Is FreeNAS (ZFS) the right tool for the job?

rkelleyrtp · Aug 23, 2018

Greetings everyone,

I am looking to build a couple of very high performance NFS servers for the data center to host 14 ESX servers totaling about 500 VMs. Each server will have 8x Samsung 860 2TB SSDs, 32G RAM, and a 2x Intel 520 10G NICs. My intent is to create a single RAID-10 device (8TB usable) for maximum performance (IOs). I don't need sub-volumes, snapshotting, remote replication, etc as I already have a backup solution in place.

While I am sure FreeNAS is up to the task, I am wondering if ZFS is the right tool for the job. Based on what I have read, VMFS datastores should not be put on COW systems; instead they should live on XFS or EXT4 filesystems. That said, what features will I gain with ZFS (without COW) over standard mdadm RAID-10?

Thanks.

danb35 · Aug 23, 2018

rkelleyrtp said:
ZFS (without COW)

There is no ZFS without COW. What will you gain with it? Data integrity, for one--everything is checksummed on write. It's trivially easy to expand the pool with another mirrored pair, for another.

rkelleyrtp · Aug 23, 2018

Thanks for the reply. The servers have a max of 8 drive bays, so expanding the pool won't be an issue. As for data integrity, we keep lots of backups, and, if a drive starts to fail, it will get replaced immediately. I understand the case for bit-rot, but from what I can see thus far, moving from XFS to ZFS won't provide that much (if any) gains.

That said, will ZFS give us more performance than mdadm if we used RAID-5 (or RAID-6) instead of RAID10?

danb35 · Aug 23, 2018

rkelleyrtp said:
if a drive starts to fail, it will get replaced immediately.

...once you tell that it's starting to fail. Bit-rot really is the point, and btrfs is the only other FS that even tries (if poorly) to address it. Without checksums (hashes, actually), there's no way to know what what you read from the disk is the same as what you last wrote there.

I can't directly address speed comparisons, other than that generally, ZFS doesn't place top priority on performance.

HoneyBadger · Aug 23, 2018

rkelleyrtp said:
Each server will have 8x Samsung 860 2TB SSDs, 32G RAM, and a 2x Intel 520 10G NICs.

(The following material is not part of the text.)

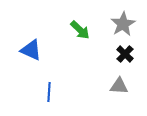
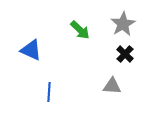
gray triangle: moved 7 px left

If you're hoping to put fourteen hosts and 500 VMs on these servers, you'll want more than 32GB of RAM each. How many storage servers are you planning to build overall, and how come you're thinking "several independent ones" rather than "one beefy monster box"?

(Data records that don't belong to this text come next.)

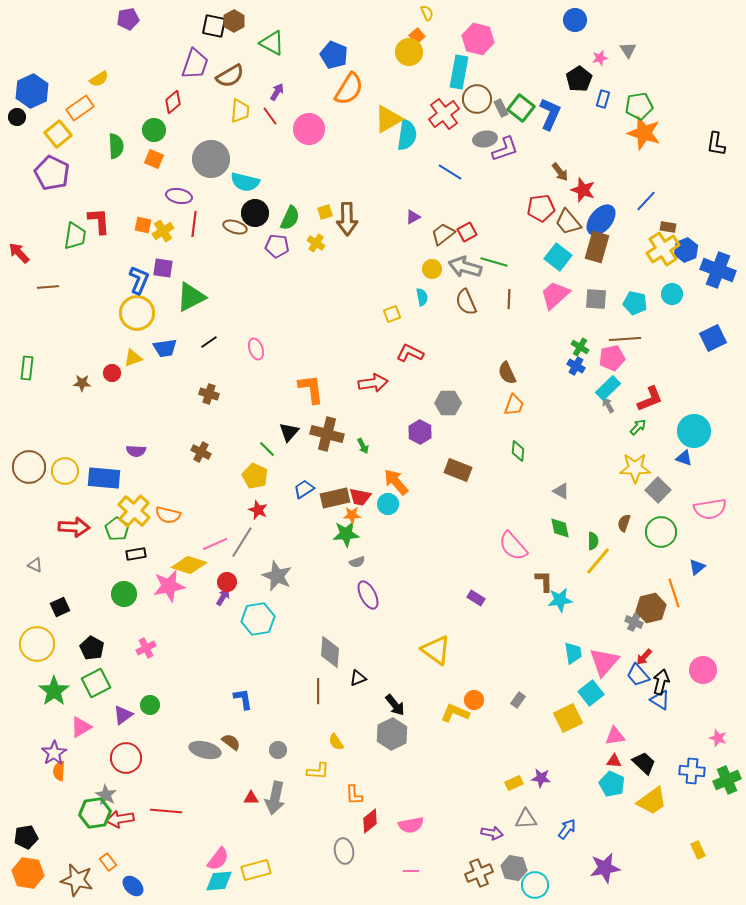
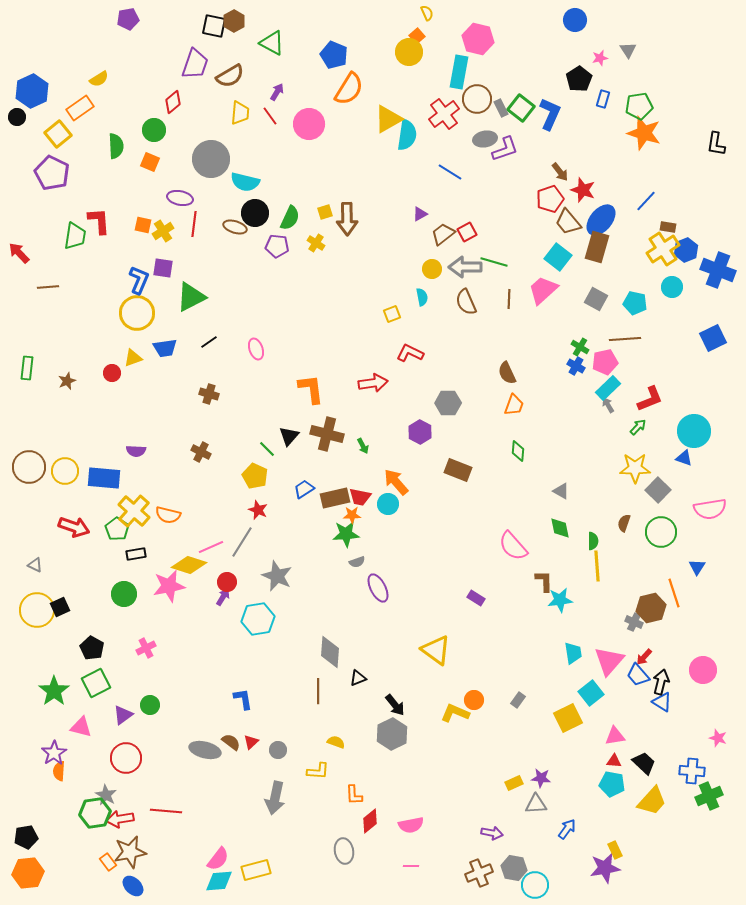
yellow trapezoid at (240, 111): moved 2 px down
pink circle at (309, 129): moved 5 px up
orange square at (154, 159): moved 4 px left, 3 px down
purple ellipse at (179, 196): moved 1 px right, 2 px down
red pentagon at (541, 208): moved 9 px right, 9 px up; rotated 12 degrees counterclockwise
purple triangle at (413, 217): moved 7 px right, 3 px up
gray arrow at (465, 267): rotated 16 degrees counterclockwise
cyan circle at (672, 294): moved 7 px up
pink trapezoid at (555, 295): moved 12 px left, 5 px up
gray square at (596, 299): rotated 25 degrees clockwise
pink pentagon at (612, 358): moved 7 px left, 4 px down
brown star at (82, 383): moved 15 px left, 2 px up; rotated 24 degrees counterclockwise
black triangle at (289, 432): moved 4 px down
red arrow at (74, 527): rotated 16 degrees clockwise
pink line at (215, 544): moved 4 px left, 3 px down
yellow line at (598, 561): moved 1 px left, 5 px down; rotated 44 degrees counterclockwise
blue triangle at (697, 567): rotated 18 degrees counterclockwise
purple ellipse at (368, 595): moved 10 px right, 7 px up
yellow circle at (37, 644): moved 34 px up
pink triangle at (604, 662): moved 5 px right, 1 px up
blue triangle at (660, 700): moved 2 px right, 2 px down
pink triangle at (81, 727): rotated 45 degrees clockwise
yellow semicircle at (336, 742): rotated 144 degrees clockwise
green cross at (727, 780): moved 18 px left, 16 px down
cyan pentagon at (612, 784): rotated 15 degrees counterclockwise
red triangle at (251, 798): moved 56 px up; rotated 42 degrees counterclockwise
yellow trapezoid at (652, 801): rotated 12 degrees counterclockwise
gray triangle at (526, 819): moved 10 px right, 15 px up
yellow rectangle at (698, 850): moved 83 px left
pink line at (411, 871): moved 5 px up
orange hexagon at (28, 873): rotated 16 degrees counterclockwise
brown star at (77, 880): moved 53 px right, 28 px up; rotated 24 degrees counterclockwise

Regarding your drives, are these 860 Pro or 860 Evo? The former is 3D MLC and has a higher write endurance rating than the latter which is 3D TLC, which you'll want if these are going to be hammered with writes. (I assume that high-endurance "enterprise" drives like the PM863a/SM863a aren't in the budget.)

Only other thing I might make room for is an Optane SLOG device. Yes, even with all-SSD vdevs, you can still benefit from SLOG, and Optane is fast enough to keep up with 10GbE.

rkelleyrtp said:
Based on what I have read, VMFS datastores should not be put on COW systems

Have you got a link to these articles? I'd like to do some reading.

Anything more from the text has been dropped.